Reste à poser les valises sur la balance (comme avant), à les peser et à payer – éventuellement – la taxe du surpoids. Toujours seul, comme un grand. Comme un salarié bénévole d’Air France.
Nous voilà promu supplétifs d’Air France et nous ne le savions pas cinq minutes avant l’embauche.
La révolution numérique, c’est merveilleux.

Une fois passé le contrôle de sécurité – pieds nus, sans ceinture ; ordinateur sorti de sa housse, appareil photo, téléphone, monnaie, clés, étalés dans des plateaux - ; subies quelques palpations et regards suspicieux on échappe enfin à la « garde à vue » et on retrouve avec plaisir la salle d’embarquement et ses boutiques « hors taxes » … selon destination et ses prix hors normes.

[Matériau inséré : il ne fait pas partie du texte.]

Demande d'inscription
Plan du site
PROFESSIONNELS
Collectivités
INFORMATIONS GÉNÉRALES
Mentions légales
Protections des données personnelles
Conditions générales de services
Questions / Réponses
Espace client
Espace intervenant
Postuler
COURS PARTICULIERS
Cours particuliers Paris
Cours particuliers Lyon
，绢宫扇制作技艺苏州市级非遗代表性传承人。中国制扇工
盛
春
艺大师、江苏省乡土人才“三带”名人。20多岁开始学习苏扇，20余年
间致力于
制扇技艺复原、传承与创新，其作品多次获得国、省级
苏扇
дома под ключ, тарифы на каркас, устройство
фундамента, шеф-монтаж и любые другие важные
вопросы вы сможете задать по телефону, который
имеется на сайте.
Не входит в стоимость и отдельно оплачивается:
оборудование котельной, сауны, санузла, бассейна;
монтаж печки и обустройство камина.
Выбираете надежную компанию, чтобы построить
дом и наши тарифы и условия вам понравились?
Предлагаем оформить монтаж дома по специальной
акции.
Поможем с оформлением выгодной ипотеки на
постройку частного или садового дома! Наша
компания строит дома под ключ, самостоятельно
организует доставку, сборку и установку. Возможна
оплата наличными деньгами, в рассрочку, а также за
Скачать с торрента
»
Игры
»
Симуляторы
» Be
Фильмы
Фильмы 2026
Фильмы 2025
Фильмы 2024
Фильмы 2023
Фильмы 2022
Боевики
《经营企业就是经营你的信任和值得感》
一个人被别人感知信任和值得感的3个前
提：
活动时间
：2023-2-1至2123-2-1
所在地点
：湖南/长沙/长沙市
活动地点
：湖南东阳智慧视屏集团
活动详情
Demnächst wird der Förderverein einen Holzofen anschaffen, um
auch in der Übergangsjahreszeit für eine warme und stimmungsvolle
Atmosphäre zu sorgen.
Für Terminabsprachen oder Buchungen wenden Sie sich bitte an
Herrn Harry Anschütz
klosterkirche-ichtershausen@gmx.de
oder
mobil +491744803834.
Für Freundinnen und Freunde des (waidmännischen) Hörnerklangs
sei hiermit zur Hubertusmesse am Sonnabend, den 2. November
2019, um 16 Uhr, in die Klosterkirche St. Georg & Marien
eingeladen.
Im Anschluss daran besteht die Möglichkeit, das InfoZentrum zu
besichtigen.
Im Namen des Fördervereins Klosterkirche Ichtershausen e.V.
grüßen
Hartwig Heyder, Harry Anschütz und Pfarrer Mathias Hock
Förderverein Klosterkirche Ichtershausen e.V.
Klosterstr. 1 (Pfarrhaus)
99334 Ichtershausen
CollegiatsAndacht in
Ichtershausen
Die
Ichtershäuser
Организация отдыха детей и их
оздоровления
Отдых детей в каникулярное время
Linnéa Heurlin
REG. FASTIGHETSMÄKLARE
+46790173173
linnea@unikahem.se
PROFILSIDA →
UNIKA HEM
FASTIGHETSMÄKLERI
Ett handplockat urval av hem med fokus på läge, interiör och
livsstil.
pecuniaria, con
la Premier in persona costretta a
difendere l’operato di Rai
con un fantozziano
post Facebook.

Ainsi je tombe sur l’affaire du jour : de l’eau d’Evian au prix de 4,40 euros le litre, soit 6,60 euros la bouteille de 1,5l !
Quand on voyage on ne compte pas, on ne boude pas son plaisir. C’est la fête.
Ceci dit cela porte le pack de 6 bouteilles à 39,60 euros !
Soyons courts : le m3 d’eau d’Evian culmine à 4 400 euros. Plus fort que le Mont-Blanc.

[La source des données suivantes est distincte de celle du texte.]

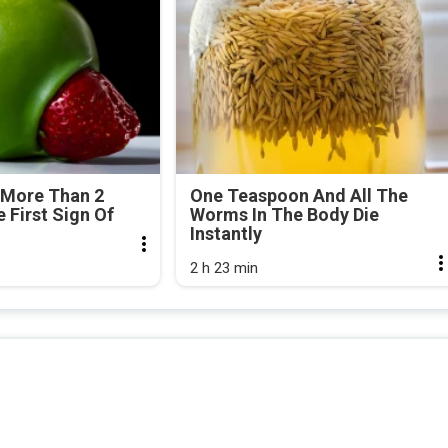
 More Than 2
One Teaspoon And All The
e First Sign Of
Worms In The Body Die
Instantly
2 h 23 min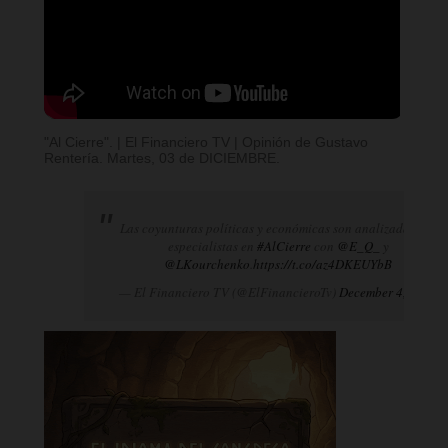
"Al Cierre". | El Financiero TV | Opinión de Gustavo
Rentería. Martes, 03 de DICIEMBRE.
Las coyunturas políticas y económicas son analizadas por
especialistas en
#AlCierre
con
@E_Q_
y
@LKourchenko
.
https://t.co/az4DKEUYbB
— El Financiero TV (@ElFinancieroTv)
December 4, 2024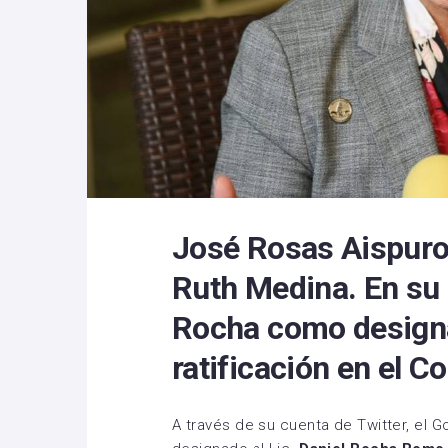
José Rosas Aispuro
Ruth Medina. En su 
Rocha como designa
ratificación en el C
A través de su cuenta de Twitter, el 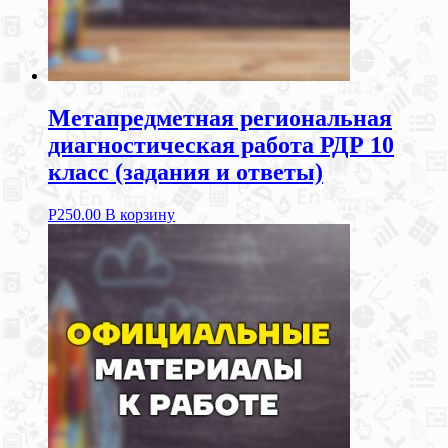
Метапредметная региональная
диагностическая работа РДР 10
класс (задания и ответы)
Р
250.00
В корзину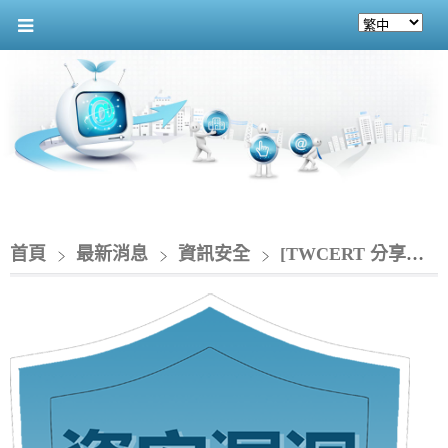
首頁
最新消息
資訊安全
[TWCERT 分享資安情資]_Oracle針對旗下多款產品發布重大資安公告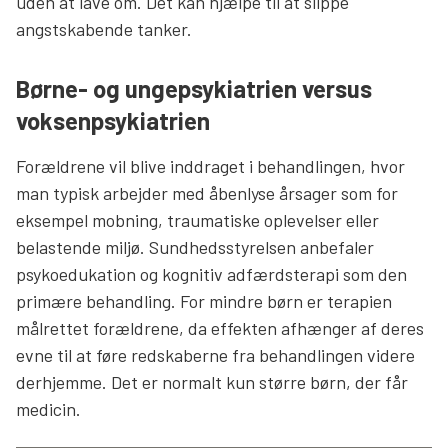
uden at lave om. Det kan hjælpe til at slippe
angstskabende tanker.
Børne- og ungepsykiatrien versus
voksenpsykiatrien
Forældrene vil blive inddraget i behandlingen, hvor
man typisk arbejder med åbenlyse årsager som for
eksempel mobning, traumatiske oplevelser eller
belastende miljø. Sundhedsstyrelsen anbefaler
psykoedukation og kognitiv adfærdsterapi som den
primære behandling. For mindre børn er terapien
målrettet forældrene, da effekten afhænger af deres
evne til at føre redskaberne fra behandlingen videre
derhjemme. Det er normalt kun større børn, der får
medicin.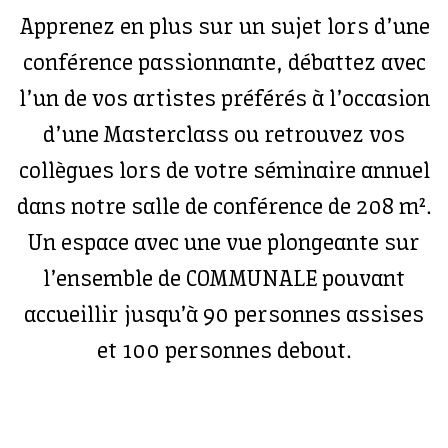
Apprenez en plus sur un sujet lors d’une
conférence passionnante, débattez avec
l’un de vos artistes préférés à l’occasion
d’une Masterclass ou retrouvez vos
collègues lors de votre séminaire annuel
dans notre salle de conférence de 208 m².
Un espace avec une vue plongeante sur
l’ensemble de COMMUNALE pouvant
accueillir jusqu’à 90 personnes assises
et 100 personnes debout.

Si d’aventure vous aviez le snobisme de remplir votre piscine de 50 m3 avec l’eau d’Evian d’Orly (cela vaut bien les bains au lait d’ânesse des aristocrates du Moyen-Age), il vous en coûtera la bagatelle de 220 000 euros.

En discourant sur la question de l’eau dans la région pré-Africaine d’Orly ...

... on peut se pencher sur la manque d’hygiène des enfants en voyage.
Les nouvelles toilettes d’Orly Ouest sont superbes, claires, modernes … et propres. L’eau coule automatiquement dès qu’on approche les mains du robinet au-dessus d’éviers en forme de lavoir à l’ancienne, le savon liquide coule sur les mains à l’aide d’une simple pression. Le progrès quoi !

Là ou cela se corse c’est pour le séchage des mains de nos chères têtes blondes ou brunes. Bien sûr, hygiéniquement aidant, pas question de serviettes nids à bactéries ou de serviettes papier jetables (« Sauvons la planète »). Seuls des séchoirs électriques font l’affaire à la seule condition de mesurer plus de 1,30 m ! Pas question pour les bras courts d’atteindre le souffle chaud : il est trop haut et trop loin !
Mais c’est très esthétique.

Et Hop ! nous voilà en vol ! 10 heures de bonheur absolu

Le Boeing 777-300 présenté par le commandant de bord comme un Airbus (sglurp) dispose lui aussi des dernières perfections technologiques, sauf que l’écran tactile nouvelle mouture réagit mal au tactile. Pas grave, lors des 10 heures de vol on aura le temps de s’habituer à cette perle de la science contemporaine.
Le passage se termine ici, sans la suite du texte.